Here’s the detail both previous approaches leave on the table: a frequency can never exceed n, the length of the array. That’s a hard ceiling, known in advance, completely independent of the actual values in nums. Whenever a value you’d otherwise sort by is bounded and known ahead of time, that’s the signal to stop comparing and start indexing directly — the same move as swapping a hash set for a plain boolean array when the value range is small.

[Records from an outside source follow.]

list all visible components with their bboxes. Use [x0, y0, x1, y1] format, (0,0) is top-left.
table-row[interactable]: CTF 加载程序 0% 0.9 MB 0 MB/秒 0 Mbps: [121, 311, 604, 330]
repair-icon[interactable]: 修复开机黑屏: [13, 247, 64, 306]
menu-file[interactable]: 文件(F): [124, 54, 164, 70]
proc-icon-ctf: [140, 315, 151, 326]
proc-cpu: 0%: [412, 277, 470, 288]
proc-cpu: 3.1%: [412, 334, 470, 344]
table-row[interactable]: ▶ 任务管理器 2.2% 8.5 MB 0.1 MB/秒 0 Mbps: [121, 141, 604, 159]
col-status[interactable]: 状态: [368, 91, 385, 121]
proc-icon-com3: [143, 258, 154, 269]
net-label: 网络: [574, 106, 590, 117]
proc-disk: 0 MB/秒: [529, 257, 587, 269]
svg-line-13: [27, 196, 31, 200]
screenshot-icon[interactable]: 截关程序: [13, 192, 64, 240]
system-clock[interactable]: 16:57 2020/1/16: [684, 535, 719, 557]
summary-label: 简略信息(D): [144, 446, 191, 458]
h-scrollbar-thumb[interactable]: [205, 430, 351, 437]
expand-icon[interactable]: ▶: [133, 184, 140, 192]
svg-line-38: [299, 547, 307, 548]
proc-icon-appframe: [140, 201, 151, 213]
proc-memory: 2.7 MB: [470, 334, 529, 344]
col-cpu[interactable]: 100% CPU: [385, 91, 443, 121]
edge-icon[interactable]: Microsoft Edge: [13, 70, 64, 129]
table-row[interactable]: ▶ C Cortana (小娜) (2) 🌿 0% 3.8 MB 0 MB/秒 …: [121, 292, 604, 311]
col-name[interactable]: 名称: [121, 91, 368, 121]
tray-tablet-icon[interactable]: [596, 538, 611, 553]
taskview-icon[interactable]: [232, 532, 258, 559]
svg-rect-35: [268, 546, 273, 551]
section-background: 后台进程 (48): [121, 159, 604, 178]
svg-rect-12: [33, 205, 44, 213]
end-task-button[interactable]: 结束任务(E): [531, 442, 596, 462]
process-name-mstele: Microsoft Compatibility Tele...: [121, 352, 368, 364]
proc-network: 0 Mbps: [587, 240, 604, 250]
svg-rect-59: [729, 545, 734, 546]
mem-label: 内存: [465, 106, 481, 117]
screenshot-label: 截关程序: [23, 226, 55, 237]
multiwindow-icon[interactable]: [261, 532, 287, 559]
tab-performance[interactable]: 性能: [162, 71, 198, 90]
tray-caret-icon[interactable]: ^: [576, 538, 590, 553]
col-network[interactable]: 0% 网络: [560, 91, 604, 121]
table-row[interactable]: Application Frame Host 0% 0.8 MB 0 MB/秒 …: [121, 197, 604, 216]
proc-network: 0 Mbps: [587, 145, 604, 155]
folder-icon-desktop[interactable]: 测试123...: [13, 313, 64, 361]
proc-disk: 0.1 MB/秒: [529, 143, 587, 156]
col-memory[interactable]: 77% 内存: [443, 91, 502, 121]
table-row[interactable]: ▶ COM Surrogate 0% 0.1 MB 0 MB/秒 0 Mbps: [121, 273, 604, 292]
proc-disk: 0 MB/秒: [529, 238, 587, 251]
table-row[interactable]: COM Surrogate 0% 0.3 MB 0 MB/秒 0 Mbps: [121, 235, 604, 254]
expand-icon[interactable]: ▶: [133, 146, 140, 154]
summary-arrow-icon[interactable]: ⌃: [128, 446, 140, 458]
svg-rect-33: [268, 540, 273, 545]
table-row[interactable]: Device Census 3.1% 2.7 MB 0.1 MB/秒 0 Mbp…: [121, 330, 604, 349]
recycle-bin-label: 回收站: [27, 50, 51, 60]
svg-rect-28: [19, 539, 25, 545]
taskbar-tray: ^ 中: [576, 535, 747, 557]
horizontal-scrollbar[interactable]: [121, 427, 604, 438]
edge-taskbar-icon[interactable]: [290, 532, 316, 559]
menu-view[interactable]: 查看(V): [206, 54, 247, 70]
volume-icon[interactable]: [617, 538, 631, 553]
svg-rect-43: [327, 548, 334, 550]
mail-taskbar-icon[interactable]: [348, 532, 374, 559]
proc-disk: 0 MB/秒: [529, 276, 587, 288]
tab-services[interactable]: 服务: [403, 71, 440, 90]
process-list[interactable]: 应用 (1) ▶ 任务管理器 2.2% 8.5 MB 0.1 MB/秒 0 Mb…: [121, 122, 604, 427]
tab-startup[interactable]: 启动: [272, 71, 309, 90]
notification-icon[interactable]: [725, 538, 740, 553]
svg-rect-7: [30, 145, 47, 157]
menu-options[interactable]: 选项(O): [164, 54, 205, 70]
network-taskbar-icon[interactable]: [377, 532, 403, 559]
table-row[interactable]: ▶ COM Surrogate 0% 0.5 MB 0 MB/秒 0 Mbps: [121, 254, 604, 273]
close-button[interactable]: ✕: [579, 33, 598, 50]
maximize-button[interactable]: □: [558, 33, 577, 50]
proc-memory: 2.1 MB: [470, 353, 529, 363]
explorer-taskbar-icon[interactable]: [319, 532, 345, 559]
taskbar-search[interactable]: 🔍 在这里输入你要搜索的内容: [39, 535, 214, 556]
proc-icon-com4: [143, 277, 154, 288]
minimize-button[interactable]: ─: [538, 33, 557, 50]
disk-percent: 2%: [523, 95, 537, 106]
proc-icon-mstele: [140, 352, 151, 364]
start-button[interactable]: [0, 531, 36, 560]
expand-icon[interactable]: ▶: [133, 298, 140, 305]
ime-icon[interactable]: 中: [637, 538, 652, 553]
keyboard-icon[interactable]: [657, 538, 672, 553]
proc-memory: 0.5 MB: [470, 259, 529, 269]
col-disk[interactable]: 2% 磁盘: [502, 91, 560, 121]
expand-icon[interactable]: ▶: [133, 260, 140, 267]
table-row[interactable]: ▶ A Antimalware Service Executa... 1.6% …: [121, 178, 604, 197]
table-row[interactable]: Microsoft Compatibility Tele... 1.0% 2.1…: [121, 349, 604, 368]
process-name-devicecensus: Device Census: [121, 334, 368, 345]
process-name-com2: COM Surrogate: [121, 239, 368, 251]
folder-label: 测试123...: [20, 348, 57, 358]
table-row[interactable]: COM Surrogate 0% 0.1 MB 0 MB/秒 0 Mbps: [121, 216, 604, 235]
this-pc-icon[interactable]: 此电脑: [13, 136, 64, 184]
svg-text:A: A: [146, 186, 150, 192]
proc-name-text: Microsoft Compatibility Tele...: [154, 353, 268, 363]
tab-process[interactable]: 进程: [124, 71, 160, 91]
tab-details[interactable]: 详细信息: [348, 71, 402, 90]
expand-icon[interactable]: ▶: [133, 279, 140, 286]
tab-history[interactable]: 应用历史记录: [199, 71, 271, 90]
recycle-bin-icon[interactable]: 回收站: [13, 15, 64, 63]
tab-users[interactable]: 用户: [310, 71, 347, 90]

So instead of sorting counts, we bucket them: create n + 1 buckets (frequencies range from 0 to n), and drop each distinct value into the bucket matching its count. The k most frequent elements now live in the buckets nearest the end of that array — no comparisons needed to find them, just a walk from the back:

private int[] bucketSort(int[] nums, int k) {
    var map = new HashMap<Integer, Integer>();
    for (int num : nums) {
        map.put(num, map.getOrDefault(num, 0) + 1);
    }

    List<List<Integer>> buckets = new ArrayList<>();
    for (int i = 0; i <= nums.length; i++) {
        buckets.add(new ArrayList<>());
    }

    for (Map.Entry<Integer, Integer> entry : map.entrySet()) {
        buckets.get(entry.getValue()).add(entry.getKey());
    }

    int[] res = new int[k];
    int acc = 0;
    for (int i = nums.length; i >= 0; i--) {
        for (int j = 0; j < buckets.get(i).size(); j++) {
            res[acc] = buckets.get(i).get(j);
            acc++;
            if (acc == k) break;
        }
        if (acc == k) break;
    }
    return res;
}

buckets.get(frequency) collects every value that occurs exactly that many times, so buckets ends up index-aligned with frequency the same way a boolean array is index-aligned with value. Walking it from nums.length down to 0 visits the most frequent values first, and we stop the moment we’ve collected k of them.

Why this is O(n)

Building the frequency map is O(n). Allocating n + 1 empty buckets and placing each of the d distinct values into its bucket is O(n) combined (d is at most n). The final walk touches every bucket slot once in the worst case, but it’s still bounded by n slots total, and we short-circuit as soon as acc reaches k — so the walk is O(n) at worst and typically far less. There’s no comparison anywhere in this algorithm; every step is a direct array index, which is what gets us from O(n log n) or O(d log k) down to a flat O(n). Space is O(n) too, for the map and the buckets, which is no worse than what the sort-based version already needed.

Takeaway

When a brute-force solution sorts a value that’s actually bounded by something you already know — an array’s length, an alphabet size, a fixed range — that bound is your cue to trade comparison-based sorting for direct indexing. Bucket sort (and its close cousin, counting sort) turns “sort by frequency” into “place into pre-sized slots,” which drops an O(n log n) or O(d log k) step to O(n) any time the number of possible bucket values is linear in the input size.